The chief executive officer held a call with Wall Street Tuesday to both introduce herself and frame her leadership of the company.

“The purpose of this call is not to discuss previous management, but to talk about the future and how we can help the company grow,” said Schneider, who took the helm this month.

That’s a reference to founder Charney, who was ousted as ceo last year amid allegations of misconduct. Charney is threatening legal action over his firing and still trying to regain a toehold at the firm.

While Schneider tried to mark a clean break from Charney’s leadership, she also lauded many aspects of what he built.

“American Apparel is one of the most recognizable brands in the world,” she said in a late afternoon conference call with analysts.

To capitalize on that recognition, the company will base its strategy going forward on four priorities.

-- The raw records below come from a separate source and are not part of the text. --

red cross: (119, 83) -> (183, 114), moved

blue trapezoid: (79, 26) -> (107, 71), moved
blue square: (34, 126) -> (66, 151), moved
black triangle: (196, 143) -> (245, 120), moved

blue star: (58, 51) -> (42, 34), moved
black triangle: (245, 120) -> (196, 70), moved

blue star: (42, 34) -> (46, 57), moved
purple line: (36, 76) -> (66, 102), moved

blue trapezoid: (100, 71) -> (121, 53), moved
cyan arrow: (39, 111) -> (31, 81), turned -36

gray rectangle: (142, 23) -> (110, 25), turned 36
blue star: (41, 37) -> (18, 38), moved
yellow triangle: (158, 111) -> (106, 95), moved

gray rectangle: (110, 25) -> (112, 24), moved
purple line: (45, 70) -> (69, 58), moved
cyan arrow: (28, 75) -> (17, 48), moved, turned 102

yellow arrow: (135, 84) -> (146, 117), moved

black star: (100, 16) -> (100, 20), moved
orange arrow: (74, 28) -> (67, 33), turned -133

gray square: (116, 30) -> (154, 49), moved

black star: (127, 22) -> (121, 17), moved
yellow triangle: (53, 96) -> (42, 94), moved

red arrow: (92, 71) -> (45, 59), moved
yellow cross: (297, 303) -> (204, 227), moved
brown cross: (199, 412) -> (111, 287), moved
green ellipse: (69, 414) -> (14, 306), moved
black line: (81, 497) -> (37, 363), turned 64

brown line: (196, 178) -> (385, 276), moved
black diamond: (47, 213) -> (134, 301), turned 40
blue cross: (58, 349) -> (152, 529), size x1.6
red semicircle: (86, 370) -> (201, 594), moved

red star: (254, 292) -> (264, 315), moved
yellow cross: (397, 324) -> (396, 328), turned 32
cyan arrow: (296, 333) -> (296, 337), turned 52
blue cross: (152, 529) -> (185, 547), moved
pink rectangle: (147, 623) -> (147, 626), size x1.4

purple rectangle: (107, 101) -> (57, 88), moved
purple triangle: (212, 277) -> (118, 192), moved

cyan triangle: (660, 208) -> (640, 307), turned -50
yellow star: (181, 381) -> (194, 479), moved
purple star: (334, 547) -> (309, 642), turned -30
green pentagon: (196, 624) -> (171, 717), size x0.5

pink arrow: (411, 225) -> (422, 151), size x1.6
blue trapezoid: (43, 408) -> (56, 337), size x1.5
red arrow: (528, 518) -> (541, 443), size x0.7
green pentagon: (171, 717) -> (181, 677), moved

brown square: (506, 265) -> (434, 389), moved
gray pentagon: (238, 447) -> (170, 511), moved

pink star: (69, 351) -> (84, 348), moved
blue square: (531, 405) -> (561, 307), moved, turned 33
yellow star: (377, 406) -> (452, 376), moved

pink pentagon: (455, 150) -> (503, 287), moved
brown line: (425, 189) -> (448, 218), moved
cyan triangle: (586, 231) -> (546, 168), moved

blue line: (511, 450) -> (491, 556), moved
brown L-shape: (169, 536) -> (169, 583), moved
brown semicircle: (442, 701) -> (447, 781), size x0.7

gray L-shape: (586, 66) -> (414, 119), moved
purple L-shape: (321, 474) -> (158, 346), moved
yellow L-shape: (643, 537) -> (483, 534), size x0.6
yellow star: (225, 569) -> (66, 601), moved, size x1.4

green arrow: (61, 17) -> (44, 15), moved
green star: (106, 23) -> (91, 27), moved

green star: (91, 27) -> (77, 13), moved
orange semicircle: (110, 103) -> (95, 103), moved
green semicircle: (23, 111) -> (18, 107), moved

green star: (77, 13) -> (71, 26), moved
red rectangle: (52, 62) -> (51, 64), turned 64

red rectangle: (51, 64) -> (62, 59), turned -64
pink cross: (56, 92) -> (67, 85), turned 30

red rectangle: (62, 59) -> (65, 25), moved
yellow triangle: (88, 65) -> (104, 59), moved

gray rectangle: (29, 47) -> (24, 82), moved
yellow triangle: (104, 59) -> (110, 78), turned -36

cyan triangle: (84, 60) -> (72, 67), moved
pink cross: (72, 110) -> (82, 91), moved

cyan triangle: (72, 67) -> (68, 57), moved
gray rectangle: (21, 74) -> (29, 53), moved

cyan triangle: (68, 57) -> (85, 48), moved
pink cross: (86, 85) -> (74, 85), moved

First, Schneider said she would look to firm up operations with strong business fundamentals, pointing specifically to planning and forecasting, product development, the rationalization of stockkeeping units, marketing, sales and the supply chain.

Secondly, the ceo plans to invest in the brand. “It’s an incredible brand,” she said. “It’s about fun. It’s about youth. It’s about freedom. It always has been and always will be about social commentary. This brand gives a voice to everyone, from the 5,000 workers in our L.A. factory to all the people who wear our clothes. To me, it’s a call to action.”

The hope is that improvement in those two areas will lead to improvements in the other two areas: driving earnings and building a strong liquidity profile.

“Many of the short-term challenges say less about the underlying strength of the brand and more about the lack of strong fundamentals,” she said.

The question is whether Schneider will have a chance to see her plan through or if the company’s backers and board will decide to sell. John Howard’s Irving Place Capital last year said it might pay as much as $1.40 a share, or $245 million, to buy the company, once it got a look at its private books.

Investors are taking the cautious approach. Shares of the firm inched up 1.3 percent to 87 cents before the call on Tuesday.